Blipfuture

Blip entered my life in May, 2010, when Berelaxed, who I found on Flickr, told me there was a website where text mattered as much as photographs, and where people were literate, thoughtful, and expressive in their comments. I had hit a low spot in my life. I retired from university teaching, gave away all I owned, and drove across the USA from Texas to Portland with only what would fit into my car: my most precious books and pictures, and a rock from everywhere I’ve ever lived. I didn’t know a soul in the northwest USA. I chose Portland because I could get into subsidized housing and because it was said to be a politically progressive city with good public transport and a fine public library. But I found it difficult to find like-minded people and was isolated. 

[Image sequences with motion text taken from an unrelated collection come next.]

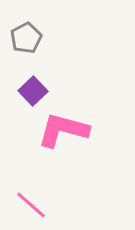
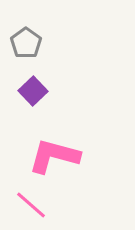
gray pentagon: moved 5 px down; rotated 8 degrees counterclockwise
pink L-shape: moved 9 px left, 26 px down
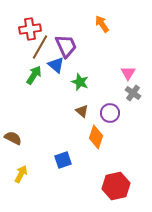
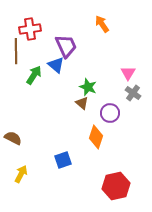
brown line: moved 24 px left, 4 px down; rotated 30 degrees counterclockwise
green star: moved 8 px right, 5 px down
brown triangle: moved 8 px up
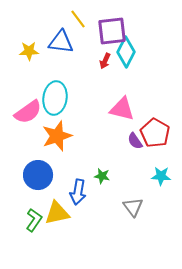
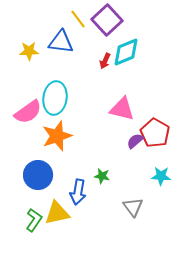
purple square: moved 5 px left, 11 px up; rotated 36 degrees counterclockwise
cyan diamond: rotated 40 degrees clockwise
purple semicircle: rotated 84 degrees clockwise
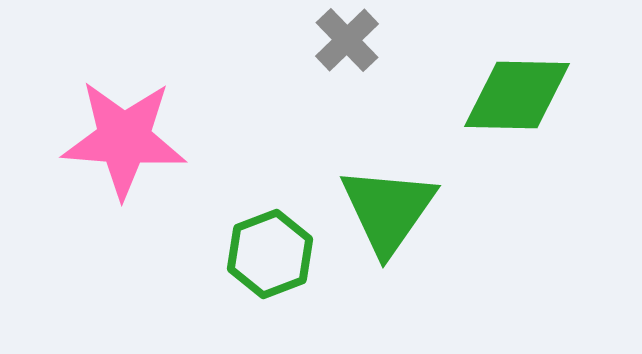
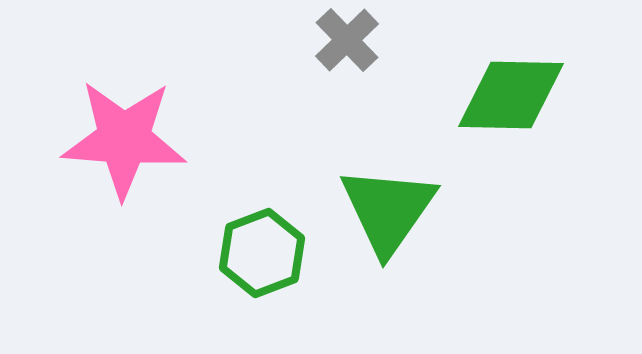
green diamond: moved 6 px left
green hexagon: moved 8 px left, 1 px up
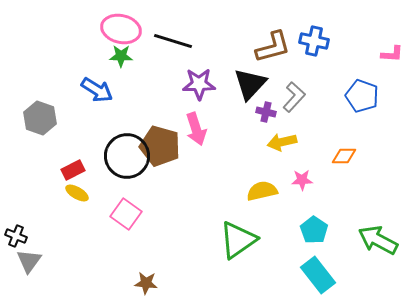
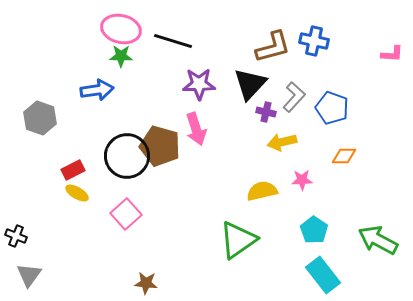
blue arrow: rotated 40 degrees counterclockwise
blue pentagon: moved 30 px left, 12 px down
pink square: rotated 12 degrees clockwise
gray triangle: moved 14 px down
cyan rectangle: moved 5 px right
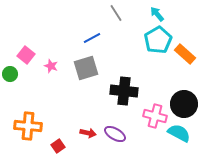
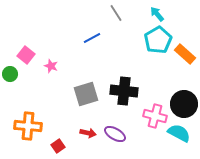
gray square: moved 26 px down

New to Blip, I would post and delete, post and delete. I couldn’t find my voice. I was dissatisfied with my pictures. Teleri/Chaiselongue in France and Molly/Amalarian in Tuscany, both now deceased, reached out to me in comments and urged me to quit striving for perfection and just keep a journal of my days, as did Spitzimixi in Switzerland and Barrioboy in Barcelona. Q8rdave in Florida had a wonderful sense of humor about his blips, and soon I was following Bittersweet and Katherineellis in the UK, Ceridwen in Wales, Folkiebooknerd...and I was hooked. These quirky, unconventional, sharp-thinking, creative people with their intellectual curiosity, their drive for social justice, their love of books and music, art and outcasts: they became my community in a time when I had no face-to- face community. 

I would spend hours every day reading blips, commenting, studying the technical side of photography, following up website links and reading books my new friends told me about. At the same time my Portland life grew richer. My son and his partner moved here and gave birth to Bella; I began to develop friendships; and in 2011, I became active in Occupy and met the activist community and a group of Buddhist meditators including the woman who would become the love of my life. My days became richer and more demanding. I couldn’t spend four to six hours a day commenting and conversing online.

Since 2012 I have struggled for balance between screen-time/blip-time and time for activism, writing, and face-to-face connection, but after following a number of blippers for five years--often daily--I've shared their births, deaths, illnesses, and yearnings. I have met some face to face, and I genuinely, deeply love their friendships. I don’t want to lose them. I’ve looked at Flickr, Tumblr, 500px: none have the tone of exploration, personal revelation, and social consciousness Blip has, and there is no way we can re-create this particular constellation of people who are our comrades here. As a Buddhist, I’m aware that craving is the route to suffering. We don’t always get what we want. Nothing is forever. We will all lose everyone and everything we have ever loved. But sometimes, even if only for a short time, we get what we need. Whatever happens, I am grateful that Blip was part of my life for the past five years. Enormously grateful.